Task data —
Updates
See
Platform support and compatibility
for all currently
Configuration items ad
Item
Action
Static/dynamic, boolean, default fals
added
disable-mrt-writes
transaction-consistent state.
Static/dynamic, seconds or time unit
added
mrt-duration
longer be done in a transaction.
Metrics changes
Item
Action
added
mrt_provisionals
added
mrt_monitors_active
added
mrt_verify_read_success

Work to complete — Repeat the records above exactly, leaving none out.

Result of this exercise —
Updates
See
Platform support and compatibility
for all currently
Configuration items ad
Item
Action
Static/dynamic, boolean, default fals
added
disable-mrt-writes
transaction-consistent state.
Static/dynamic, seconds or time unit
added
mrt-duration
longer be done in a transaction.
Metrics changes
Item
Action
added
mrt_provisionals
added
mrt_monitors_active
added
mrt_verify_read_success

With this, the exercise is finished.